Maybe you're being too rigid on your diagnoses. Not everyone with it is the same. I get sick and tired of the stereotypes. I read about autism and whenever they mention a fictional character with AS (because they're using it as an example) it's always good with math or math is its best subject, etc. Ugh.
Remember AS is just a label. It doesn't define you. If anyone says you don't have it because you don't have the stereotypes or you aren't the same as them, tell them does it matter what diagnoses you have, it's just a label.

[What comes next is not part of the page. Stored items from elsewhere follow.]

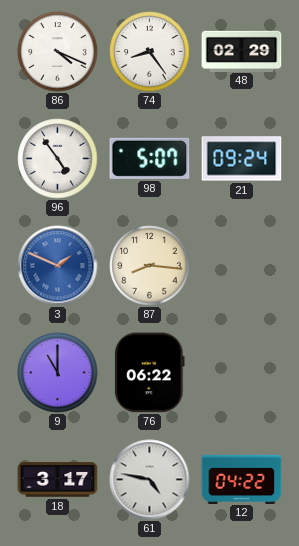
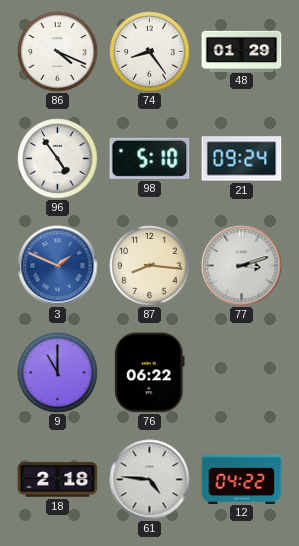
48: 02:29 -> 01:29
98: 5:07 -> 5:10
77: none -> 3:12
18: 3:17 -> 2:18
61: 4:47 -> 4:46
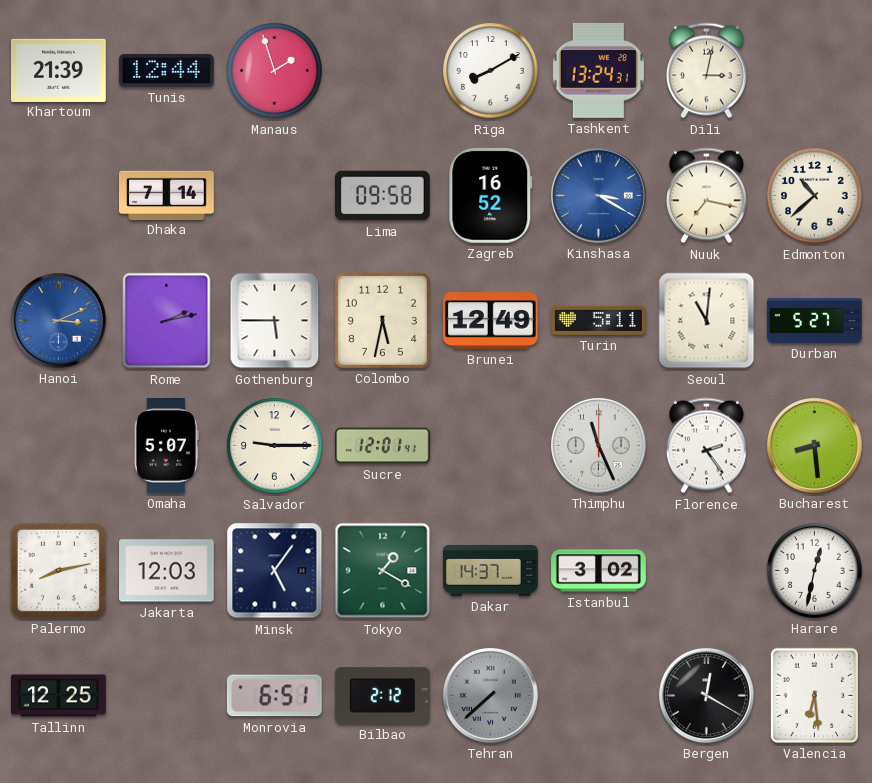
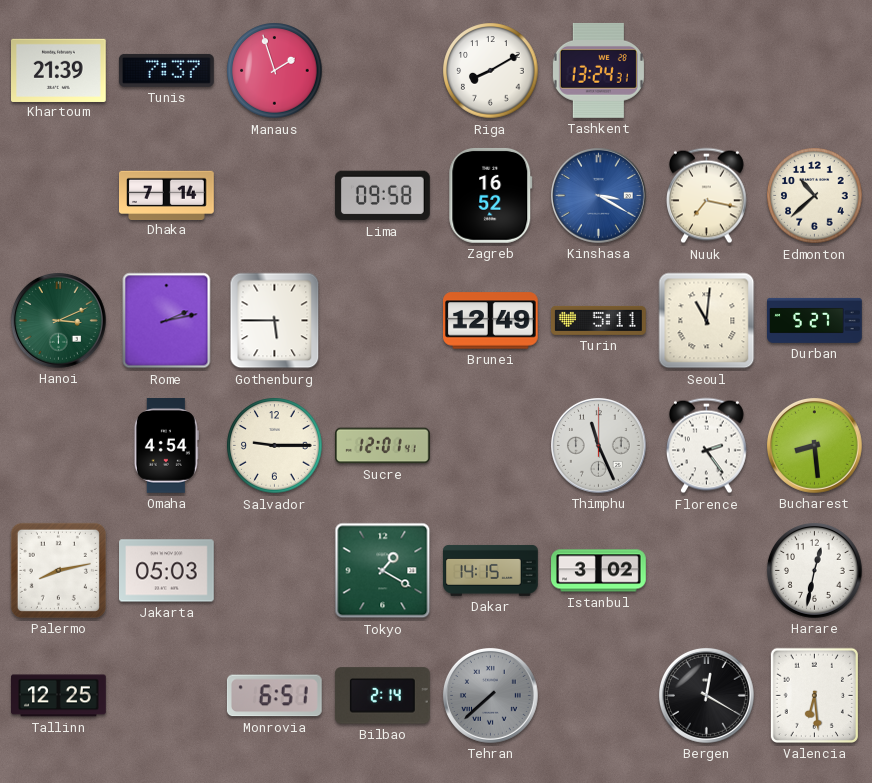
Tunis: 12:44 -> 7:37
Dili: 3:02 -> none
Hanoi dial: blue -> green
Colombo: 5:32 -> none
Omaha: 5:07 -> 4:54
Jakarta: 12:03 -> 05:03
Minsk: 5:06 -> none
Dakar: 14:37 -> 14:15
Bilbao: 2:12 -> 2:14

Thanks to everyone who responded, it was helpful. A lot of you are probably right--I am too rigid about this. I'm not resistant to being labeled per se (though I sure was when I was first told the diagnosis), it's just that I want to be sure that the label is "correct" since I do tell people about it on occasion and I use it at college to get my own room. I should probably realize that the AS label doesn't fit perfectly for everyone, though, and I shouldn't feel like a fraud for using it just because I'm not a stereotyped aspie. I guess it's just confusing to have people's label for you change--first I was just "hypersensitive and shy", then I was "clinically depressed", then I was "AD/HD", and a year later it was AS. For a while I refused to believe the AS dx at all, but I've come to believe that it's right most of the time. I still do have moments of doubt when I read about someone more "obvious" than I am, though, which is what this post is about. Or I'm with my (aspie) boyfriend and I see what an amazing memory for quotes he has and I think I can't also be aspie because I don't have that kind of memory. He tells me that I definitely am, though, and gets exasperated when I bring the subject up, so I'm trying to be more relaxed about it and not to do that anymore. The responses I've gotten have been helpful in that regard.